_Aim of the task_
Filter out all lines without the word "Rechercher" from the data below, please, and copy the rest.

_Records_
"""
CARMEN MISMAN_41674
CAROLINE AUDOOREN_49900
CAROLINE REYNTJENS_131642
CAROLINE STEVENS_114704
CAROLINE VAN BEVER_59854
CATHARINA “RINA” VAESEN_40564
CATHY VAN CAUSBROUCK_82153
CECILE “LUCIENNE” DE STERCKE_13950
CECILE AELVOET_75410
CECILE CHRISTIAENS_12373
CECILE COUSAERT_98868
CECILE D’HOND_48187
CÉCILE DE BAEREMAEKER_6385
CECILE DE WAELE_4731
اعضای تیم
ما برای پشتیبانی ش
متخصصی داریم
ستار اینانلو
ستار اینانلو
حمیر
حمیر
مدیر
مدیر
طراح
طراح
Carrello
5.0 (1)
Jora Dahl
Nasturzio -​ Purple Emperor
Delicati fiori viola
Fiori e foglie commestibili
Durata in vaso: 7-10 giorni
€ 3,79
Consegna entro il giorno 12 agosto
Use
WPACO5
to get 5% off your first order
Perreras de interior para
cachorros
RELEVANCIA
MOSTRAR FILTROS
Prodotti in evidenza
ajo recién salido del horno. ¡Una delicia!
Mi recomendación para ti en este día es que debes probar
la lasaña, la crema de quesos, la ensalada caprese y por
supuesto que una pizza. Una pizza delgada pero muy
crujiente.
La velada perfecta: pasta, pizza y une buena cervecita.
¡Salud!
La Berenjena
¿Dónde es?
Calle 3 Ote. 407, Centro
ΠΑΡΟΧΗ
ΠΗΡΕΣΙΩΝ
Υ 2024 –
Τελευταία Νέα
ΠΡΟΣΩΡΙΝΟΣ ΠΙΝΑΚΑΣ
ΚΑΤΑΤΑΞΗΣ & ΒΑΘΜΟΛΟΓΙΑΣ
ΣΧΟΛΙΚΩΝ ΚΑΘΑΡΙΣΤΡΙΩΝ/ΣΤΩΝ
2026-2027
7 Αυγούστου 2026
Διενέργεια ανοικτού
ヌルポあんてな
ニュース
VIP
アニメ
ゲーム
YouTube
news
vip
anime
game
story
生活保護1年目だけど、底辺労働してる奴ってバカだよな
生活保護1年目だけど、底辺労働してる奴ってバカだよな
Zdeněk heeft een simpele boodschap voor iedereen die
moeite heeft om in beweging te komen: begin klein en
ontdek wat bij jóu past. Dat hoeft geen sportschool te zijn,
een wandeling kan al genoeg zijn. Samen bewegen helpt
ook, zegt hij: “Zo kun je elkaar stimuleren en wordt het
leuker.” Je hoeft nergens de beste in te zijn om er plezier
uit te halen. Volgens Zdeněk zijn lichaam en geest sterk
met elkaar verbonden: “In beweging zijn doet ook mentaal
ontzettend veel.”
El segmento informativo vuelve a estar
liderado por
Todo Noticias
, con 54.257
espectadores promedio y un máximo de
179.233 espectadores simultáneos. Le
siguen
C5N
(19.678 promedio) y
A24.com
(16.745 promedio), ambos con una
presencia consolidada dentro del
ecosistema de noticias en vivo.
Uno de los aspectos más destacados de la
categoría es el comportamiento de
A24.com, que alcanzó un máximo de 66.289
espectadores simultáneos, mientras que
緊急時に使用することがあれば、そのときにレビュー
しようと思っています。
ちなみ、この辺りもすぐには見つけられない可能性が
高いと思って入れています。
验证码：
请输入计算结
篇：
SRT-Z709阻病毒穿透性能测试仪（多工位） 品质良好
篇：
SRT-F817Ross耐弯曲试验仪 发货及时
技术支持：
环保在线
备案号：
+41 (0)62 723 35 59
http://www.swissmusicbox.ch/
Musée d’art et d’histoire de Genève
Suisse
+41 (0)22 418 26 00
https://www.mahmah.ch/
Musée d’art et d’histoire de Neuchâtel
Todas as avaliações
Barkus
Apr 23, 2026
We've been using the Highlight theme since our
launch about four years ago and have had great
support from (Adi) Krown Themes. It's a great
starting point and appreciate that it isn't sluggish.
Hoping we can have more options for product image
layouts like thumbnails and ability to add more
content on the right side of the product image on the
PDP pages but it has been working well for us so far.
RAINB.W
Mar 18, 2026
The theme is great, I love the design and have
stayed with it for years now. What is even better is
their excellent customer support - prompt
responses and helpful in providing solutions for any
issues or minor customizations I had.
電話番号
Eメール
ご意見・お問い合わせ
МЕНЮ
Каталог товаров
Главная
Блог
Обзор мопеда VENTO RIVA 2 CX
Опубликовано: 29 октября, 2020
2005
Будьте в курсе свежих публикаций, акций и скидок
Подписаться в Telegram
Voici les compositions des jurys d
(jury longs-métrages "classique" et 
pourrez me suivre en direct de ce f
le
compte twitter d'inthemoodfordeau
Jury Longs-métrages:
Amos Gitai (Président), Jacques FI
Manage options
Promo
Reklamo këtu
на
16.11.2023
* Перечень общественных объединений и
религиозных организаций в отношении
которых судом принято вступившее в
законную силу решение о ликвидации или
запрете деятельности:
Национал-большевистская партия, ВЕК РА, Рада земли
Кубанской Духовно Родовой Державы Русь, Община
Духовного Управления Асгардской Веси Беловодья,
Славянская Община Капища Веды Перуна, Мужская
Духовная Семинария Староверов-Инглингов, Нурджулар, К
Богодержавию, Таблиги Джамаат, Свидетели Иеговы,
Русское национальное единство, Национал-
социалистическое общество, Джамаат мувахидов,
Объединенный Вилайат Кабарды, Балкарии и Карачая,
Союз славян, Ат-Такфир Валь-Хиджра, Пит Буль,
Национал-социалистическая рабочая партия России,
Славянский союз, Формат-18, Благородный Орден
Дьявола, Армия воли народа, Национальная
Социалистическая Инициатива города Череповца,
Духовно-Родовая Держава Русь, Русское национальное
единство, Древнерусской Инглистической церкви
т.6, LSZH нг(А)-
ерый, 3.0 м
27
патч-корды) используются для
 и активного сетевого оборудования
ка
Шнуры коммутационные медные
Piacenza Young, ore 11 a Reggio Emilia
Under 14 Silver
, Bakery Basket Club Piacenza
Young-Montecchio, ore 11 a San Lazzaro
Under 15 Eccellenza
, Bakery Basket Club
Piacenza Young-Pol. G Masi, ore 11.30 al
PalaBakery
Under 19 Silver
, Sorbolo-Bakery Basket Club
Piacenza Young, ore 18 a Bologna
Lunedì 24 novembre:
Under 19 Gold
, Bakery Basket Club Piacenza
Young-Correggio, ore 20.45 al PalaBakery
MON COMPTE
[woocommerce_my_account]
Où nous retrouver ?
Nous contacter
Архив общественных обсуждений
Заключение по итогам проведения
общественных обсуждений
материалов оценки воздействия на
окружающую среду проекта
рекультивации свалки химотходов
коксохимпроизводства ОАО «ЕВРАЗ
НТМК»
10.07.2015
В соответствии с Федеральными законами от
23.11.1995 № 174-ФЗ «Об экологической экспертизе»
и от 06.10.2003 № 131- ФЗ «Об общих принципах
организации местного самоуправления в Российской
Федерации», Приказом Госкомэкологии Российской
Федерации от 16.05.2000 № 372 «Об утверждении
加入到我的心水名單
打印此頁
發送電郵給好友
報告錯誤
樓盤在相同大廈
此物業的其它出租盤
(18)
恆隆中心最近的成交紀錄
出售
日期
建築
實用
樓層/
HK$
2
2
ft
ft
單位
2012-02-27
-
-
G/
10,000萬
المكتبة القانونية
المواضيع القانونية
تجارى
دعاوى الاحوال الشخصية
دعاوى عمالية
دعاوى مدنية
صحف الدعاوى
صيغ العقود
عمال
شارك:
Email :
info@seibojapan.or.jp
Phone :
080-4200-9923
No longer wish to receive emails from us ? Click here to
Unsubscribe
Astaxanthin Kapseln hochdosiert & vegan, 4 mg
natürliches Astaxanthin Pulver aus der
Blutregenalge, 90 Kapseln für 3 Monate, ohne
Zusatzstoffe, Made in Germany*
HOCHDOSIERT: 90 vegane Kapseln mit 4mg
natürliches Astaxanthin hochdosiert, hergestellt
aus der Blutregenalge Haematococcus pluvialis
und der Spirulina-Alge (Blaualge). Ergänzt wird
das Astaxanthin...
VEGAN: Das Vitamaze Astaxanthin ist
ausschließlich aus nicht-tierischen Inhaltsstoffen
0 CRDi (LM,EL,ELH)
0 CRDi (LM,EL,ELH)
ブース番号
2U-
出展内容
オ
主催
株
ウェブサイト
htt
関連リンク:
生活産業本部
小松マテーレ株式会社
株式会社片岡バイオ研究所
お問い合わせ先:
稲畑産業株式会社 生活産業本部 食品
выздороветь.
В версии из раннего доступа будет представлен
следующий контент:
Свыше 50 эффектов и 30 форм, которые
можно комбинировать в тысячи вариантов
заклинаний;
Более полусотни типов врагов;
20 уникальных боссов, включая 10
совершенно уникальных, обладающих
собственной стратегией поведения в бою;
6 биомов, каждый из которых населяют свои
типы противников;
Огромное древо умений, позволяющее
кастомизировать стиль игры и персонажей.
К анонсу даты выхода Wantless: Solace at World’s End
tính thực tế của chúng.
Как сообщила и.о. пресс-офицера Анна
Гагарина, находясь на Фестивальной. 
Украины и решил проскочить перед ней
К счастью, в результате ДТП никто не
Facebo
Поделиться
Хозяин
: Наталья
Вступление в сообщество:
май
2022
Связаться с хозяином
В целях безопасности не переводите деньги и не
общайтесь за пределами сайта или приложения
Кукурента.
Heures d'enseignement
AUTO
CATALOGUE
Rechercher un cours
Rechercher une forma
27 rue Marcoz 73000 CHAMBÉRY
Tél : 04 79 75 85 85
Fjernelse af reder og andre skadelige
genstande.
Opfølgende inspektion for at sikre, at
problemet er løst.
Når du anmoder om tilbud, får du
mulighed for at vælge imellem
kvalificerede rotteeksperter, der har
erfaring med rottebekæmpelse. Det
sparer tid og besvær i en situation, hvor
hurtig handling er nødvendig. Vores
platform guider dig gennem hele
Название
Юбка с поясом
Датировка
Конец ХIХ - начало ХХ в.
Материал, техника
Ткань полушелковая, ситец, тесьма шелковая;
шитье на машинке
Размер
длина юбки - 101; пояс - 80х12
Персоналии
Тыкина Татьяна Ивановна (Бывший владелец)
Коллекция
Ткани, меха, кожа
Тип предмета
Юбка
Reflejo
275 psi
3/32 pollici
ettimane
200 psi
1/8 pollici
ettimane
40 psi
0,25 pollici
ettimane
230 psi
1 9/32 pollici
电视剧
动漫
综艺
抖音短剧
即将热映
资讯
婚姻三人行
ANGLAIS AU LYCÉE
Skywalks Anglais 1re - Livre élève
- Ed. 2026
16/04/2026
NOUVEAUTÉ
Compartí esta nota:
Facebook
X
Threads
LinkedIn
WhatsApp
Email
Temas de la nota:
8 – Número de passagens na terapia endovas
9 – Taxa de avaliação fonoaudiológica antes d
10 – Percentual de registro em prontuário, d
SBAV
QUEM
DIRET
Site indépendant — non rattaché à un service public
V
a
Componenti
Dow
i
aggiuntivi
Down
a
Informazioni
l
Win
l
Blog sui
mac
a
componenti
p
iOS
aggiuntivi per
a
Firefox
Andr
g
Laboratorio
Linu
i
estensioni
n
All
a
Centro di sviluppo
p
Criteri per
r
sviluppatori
"""
_Response below_
Rechercher un cours
Rechercher une forma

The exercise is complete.